First, it must describe the business’s information systems and the procedures it uses. This includes identification of the business’s policies, procedures, and practices the cybersecurity audit assessed, the criteria used in conducting the audit, and the specific evidence examined by the auditor to support audit findings.
Second, the auditor must identify applicable components of the business’s cybersecurity program. The regulation offers a list of 18 potential components in-scope of the audit, such as multifactor authentication, encryption of personal information, account management and access controls, vulnerability scanning, and security incident response policies. Not every component is required, however, and ultimately it is the auditor who determines which components are applicable to the business, based on the size and nature of the business’s processing activities.
Third, the report must assess how the business protects consumer personal information through its cybersecurity program, including how effectively the business adheres to its own policies and procedures. It must identify any gaps or weaknesses and highlight any components that may increase the risk of unauthorized access, destruction, use, modification or disclosure of consumers’ personal information. The report must also detail remediation plans, corrections to prior audits, and the qualified individuals responsible for the cybersecurity program.

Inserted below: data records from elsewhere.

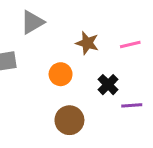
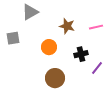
black cross: (108, 85) -> (81, 54), turned 32
purple line: (132, 105) -> (97, 68), turned -48

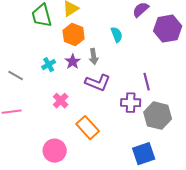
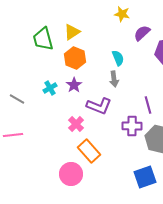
gray arrow: (94, 57) -> (114, 79), moved
pink cross: (61, 101) -> (76, 124), moved
pink circle: (55, 151) -> (71, 174), moved

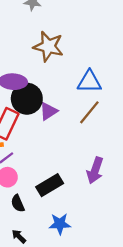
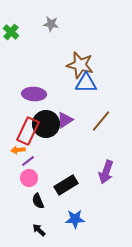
brown star: (48, 46) -> (80, 65), moved
blue triangle: (89, 82) -> (86, 83), moved
black circle: (27, 99) -> (46, 124), moved

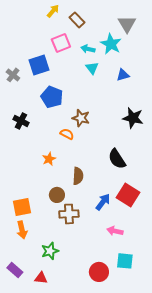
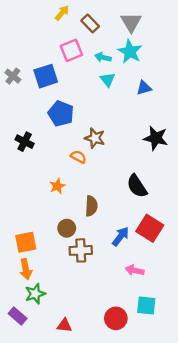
gray triangle: (127, 24) -> (131, 22), moved
gray cross: (13, 75) -> (13, 76), moved
green star: (50, 251) -> (35, 294), moved
red triangle: (41, 278) -> (64, 325), moved

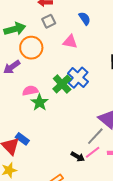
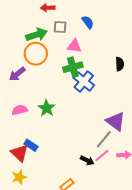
gray square: (49, 21) -> (60, 27), moved, turned 32
green arrow: (15, 29) -> (37, 35), moved
green cross: (62, 84) -> (73, 67), moved, turned 30
pink semicircle: (30, 91) -> (20, 110), moved

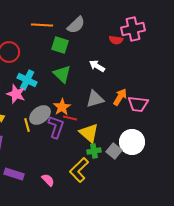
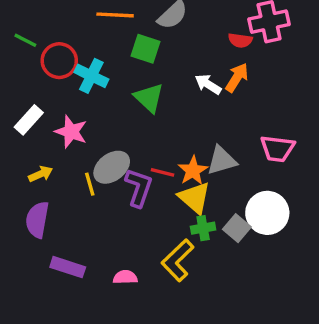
cyan cross: (27, 80) -> (91, 76), moved
orange arrow: (120, 97) -> (237, 78), moved
gray triangle: (95, 99) -> (222, 160), moved
orange star: (62, 107) -> (193, 171), moved
pink semicircle: (48, 180) -> (125, 277), turned -48

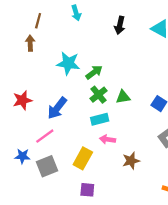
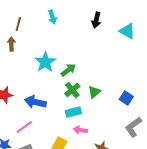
black arrow: (120, 25) -> (96, 20), moved
cyan star: (68, 63) -> (45, 62), turned 30
green triangle: (123, 97) -> (94, 92), turned -32
blue arrow: (57, 108) -> (35, 102), turned 65

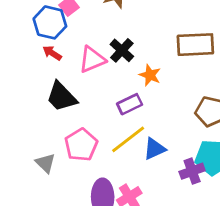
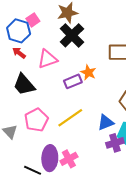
black cross: (122, 50) -> (72, 35), moved, size x1.4
purple rectangle: (130, 104) -> (73, 81), moved
blue triangle: (154, 149) -> (106, 122), moved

Fourth, if a business has had to provide breach notifications to affected customers or agencies, the report must indicate that such reports were made and include a sample copy of any such notifications, where applicable.
Last, the report must list the auditor’s name, affiliation, and qualifications, identify the individuals responsible for the cybersecurity program at the business, and include a signed statement by the highest-ranking auditor certifying the review was independent, objective and impartial.
Annual Certification to the CPPA
The new regulation does not require businesses to submit their complete audit. Instead, by April 1 of each qualifying year, businesses must submit a certification – signed by a member of executive management – attesting that the cybersecurity audit has been completed.
Leveraging Existing Audits
Businesses may rely on an existing cybersecurity audit prepared for another purpose to fulfill this new requirement if, standing alone or with supplemental materials, the prior audit satisfies the regulation’s reporting criteria.
Document Retention Policies and Disclosure Risks
All audit-related reports and documents must be retained for five years following submission of the certification. Companies should ensure these documents are preserved under robust retention protocols for at least five years after each audit.
Although only the certification of completion is required to be submitted, audits and all related documents should be prepared with an expectation of external scrutiny. The CPPA and the California Attorney General can subpoena audit reports, and potential plaintiffs in private class actions following data breaches are likely to target these documents during discovery.
Implications for Covered Businesses
Businesses processing California consumer data should conduct a scoping analysis to determine whether their processing presents a “significant risk” under the rule’s thresholds.
With an eye to looming phase-in dates, covered businesses should build a compliance plan that satisfies the regulation’s detailed documentation standards and prepare to select a qualified, independent auditor early to ensure compliance with deadlines.
Many companies may find it useful to start now so that they have time to do an initial mock audit and then remedy any issues so that the first formal audit report reflects a robust cybersecurity system.
Companies should ensure they have robust document retention programs in place for all audit materials and be prepared to provide these documents if required by an enforcement action by the CPPA or other legal proceeding.